-- Opening Marker --
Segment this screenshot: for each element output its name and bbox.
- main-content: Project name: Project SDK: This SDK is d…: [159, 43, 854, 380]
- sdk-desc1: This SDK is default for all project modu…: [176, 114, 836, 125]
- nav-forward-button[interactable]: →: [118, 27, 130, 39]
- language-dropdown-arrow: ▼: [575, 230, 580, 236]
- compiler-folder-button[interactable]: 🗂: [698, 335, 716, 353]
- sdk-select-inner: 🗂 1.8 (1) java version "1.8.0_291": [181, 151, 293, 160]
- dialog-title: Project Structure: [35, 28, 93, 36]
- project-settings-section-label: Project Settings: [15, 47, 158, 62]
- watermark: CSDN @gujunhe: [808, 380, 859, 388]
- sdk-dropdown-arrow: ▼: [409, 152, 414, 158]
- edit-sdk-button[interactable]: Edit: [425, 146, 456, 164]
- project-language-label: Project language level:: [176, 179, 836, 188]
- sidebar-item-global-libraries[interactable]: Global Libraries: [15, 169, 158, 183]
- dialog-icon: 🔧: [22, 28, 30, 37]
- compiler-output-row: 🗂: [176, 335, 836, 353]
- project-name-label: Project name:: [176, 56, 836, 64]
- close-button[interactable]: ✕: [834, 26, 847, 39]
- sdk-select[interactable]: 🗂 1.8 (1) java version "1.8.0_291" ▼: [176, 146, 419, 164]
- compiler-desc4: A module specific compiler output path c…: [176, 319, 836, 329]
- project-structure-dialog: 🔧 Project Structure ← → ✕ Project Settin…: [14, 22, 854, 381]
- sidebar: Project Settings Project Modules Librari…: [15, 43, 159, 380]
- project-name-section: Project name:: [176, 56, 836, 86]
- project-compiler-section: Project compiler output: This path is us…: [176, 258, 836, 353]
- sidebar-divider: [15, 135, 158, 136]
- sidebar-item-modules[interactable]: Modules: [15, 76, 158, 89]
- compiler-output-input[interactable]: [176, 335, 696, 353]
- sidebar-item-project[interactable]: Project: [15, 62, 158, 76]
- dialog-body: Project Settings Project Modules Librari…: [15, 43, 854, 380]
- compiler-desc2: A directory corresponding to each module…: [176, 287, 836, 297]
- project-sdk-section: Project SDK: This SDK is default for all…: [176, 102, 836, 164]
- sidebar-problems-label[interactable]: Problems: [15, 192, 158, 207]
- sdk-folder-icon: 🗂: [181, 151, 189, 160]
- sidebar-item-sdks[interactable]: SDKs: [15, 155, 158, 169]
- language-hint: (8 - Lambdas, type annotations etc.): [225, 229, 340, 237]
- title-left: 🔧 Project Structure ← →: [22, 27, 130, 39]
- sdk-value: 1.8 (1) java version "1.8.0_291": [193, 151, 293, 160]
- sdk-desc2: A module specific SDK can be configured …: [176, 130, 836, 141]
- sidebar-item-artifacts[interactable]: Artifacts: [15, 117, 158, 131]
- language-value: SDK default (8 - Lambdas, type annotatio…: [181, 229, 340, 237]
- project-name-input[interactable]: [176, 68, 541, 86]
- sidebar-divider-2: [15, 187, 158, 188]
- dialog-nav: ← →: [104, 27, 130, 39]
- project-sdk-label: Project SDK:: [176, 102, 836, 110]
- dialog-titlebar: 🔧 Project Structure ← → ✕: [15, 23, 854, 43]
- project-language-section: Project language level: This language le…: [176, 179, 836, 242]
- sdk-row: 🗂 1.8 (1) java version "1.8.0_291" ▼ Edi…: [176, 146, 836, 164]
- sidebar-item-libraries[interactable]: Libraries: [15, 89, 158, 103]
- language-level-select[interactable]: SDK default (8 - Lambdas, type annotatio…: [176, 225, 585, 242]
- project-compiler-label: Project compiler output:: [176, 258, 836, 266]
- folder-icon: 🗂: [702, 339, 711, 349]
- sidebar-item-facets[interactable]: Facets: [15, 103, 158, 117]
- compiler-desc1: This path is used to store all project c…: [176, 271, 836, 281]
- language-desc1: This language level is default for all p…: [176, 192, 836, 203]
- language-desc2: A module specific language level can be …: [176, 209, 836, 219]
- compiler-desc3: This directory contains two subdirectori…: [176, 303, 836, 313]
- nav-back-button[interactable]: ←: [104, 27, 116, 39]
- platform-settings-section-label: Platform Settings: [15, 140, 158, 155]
-- Closing Marker --
Set down the listing above in full, please, exactly as it appears.

Segment this screenshot: for each element output its name and bbox.
- main-content: Project name: Project SDK: This SDK is d…: [159, 43, 854, 380]
- sdk-desc1: This SDK is default for all project modu…: [176, 114, 836, 125]
- nav-forward-button[interactable]: →: [118, 27, 130, 39]
- language-dropdown-arrow: ▼: [575, 230, 580, 236]
- compiler-folder-button[interactable]: 🗂: [698, 335, 716, 353]
- sdk-select-inner: 🗂 1.8 (1) java version "1.8.0_291": [181, 151, 293, 160]
- dialog-title: Project Structure: [35, 28, 93, 36]
- project-settings-section-label: Project Settings: [15, 47, 158, 62]
- watermark: CSDN @gujunhe: [808, 380, 859, 388]
- sdk-dropdown-arrow: ▼: [409, 152, 414, 158]
- edit-sdk-button[interactable]: Edit: [425, 146, 456, 164]
- project-language-label: Project language level:: [176, 179, 836, 188]
- sidebar-item-global-libraries[interactable]: Global Libraries: [15, 169, 158, 183]
- dialog-icon: 🔧: [22, 28, 30, 37]
- compiler-output-row: 🗂: [176, 335, 836, 353]
- project-name-label: Project name:: [176, 56, 836, 64]
- close-button[interactable]: ✕: [834, 26, 847, 39]
- sdk-select[interactable]: 🗂 1.8 (1) java version "1.8.0_291" ▼: [176, 146, 419, 164]
- compiler-desc4: A module specific compiler output path c…: [176, 319, 836, 329]
- project-structure-dialog: 🔧 Project Structure ← → ✕ Project Settin…: [14, 22, 854, 381]
- sidebar: Project Settings Project Modules Librari…: [15, 43, 159, 380]
- project-name-section: Project name:: [176, 56, 836, 86]
- project-compiler-section: Project compiler output: This path is us…: [176, 258, 836, 353]
- sidebar-divider: [15, 135, 158, 136]
- sidebar-item-modules[interactable]: Modules: [15, 76, 158, 89]
- compiler-output-input[interactable]: [176, 335, 696, 353]
- sidebar-item-project[interactable]: Project: [15, 62, 158, 76]
- dialog-body: Project Settings Project Modules Librari…: [15, 43, 854, 380]
- compiler-desc2: A directory corresponding to each module…: [176, 287, 836, 297]
- project-sdk-section: Project SDK: This SDK is default for all…: [176, 102, 836, 164]
- sidebar-problems-label[interactable]: Problems: [15, 192, 158, 207]
- sdk-folder-icon: 🗂: [181, 151, 189, 160]
- sidebar-item-sdks[interactable]: SDKs: [15, 155, 158, 169]
- language-hint: (8 - Lambdas, type annotations etc.): [225, 229, 340, 237]
- title-left: 🔧 Project Structure ← →: [22, 27, 130, 39]
- sdk-value: 1.8 (1) java version "1.8.0_291": [193, 151, 293, 160]
- sdk-desc2: A module specific SDK can be configured …: [176, 130, 836, 141]
- sidebar-item-artifacts[interactable]: Artifacts: [15, 117, 158, 131]
- language-value: SDK default (8 - Lambdas, type annotatio…: [181, 229, 340, 237]
- project-name-input[interactable]: [176, 68, 541, 86]
- sidebar-divider-2: [15, 187, 158, 188]
- dialog-nav: ← →: [104, 27, 130, 39]
- project-sdk-label: Project SDK:: [176, 102, 836, 110]
- dialog-titlebar: 🔧 Project Structure ← → ✕: [15, 23, 854, 43]
- project-language-section: Project language level: This language le…: [176, 179, 836, 242]
- sdk-row: 🗂 1.8 (1) java version "1.8.0_291" ▼ Edi…: [176, 146, 836, 164]
- sidebar-item-libraries[interactable]: Libraries: [15, 89, 158, 103]
- language-level-select[interactable]: SDK default (8 - Lambdas, type annotatio…: [176, 225, 585, 242]
- project-compiler-label: Project compiler output:: [176, 258, 836, 266]
- folder-icon: 🗂: [702, 339, 711, 349]
- sidebar-item-facets[interactable]: Facets: [15, 103, 158, 117]
- compiler-desc1: This path is used to store all project c…: [176, 271, 836, 281]
- language-desc1: This language level is default for all p…: [176, 192, 836, 203]
- language-desc2: A module specific language level can be …: [176, 209, 836, 219]
- compiler-desc3: This directory contains two subdirectori…: [176, 303, 836, 313]
- nav-back-button[interactable]: ←: [104, 27, 116, 39]
- platform-settings-section-label: Platform Settings: [15, 140, 158, 155]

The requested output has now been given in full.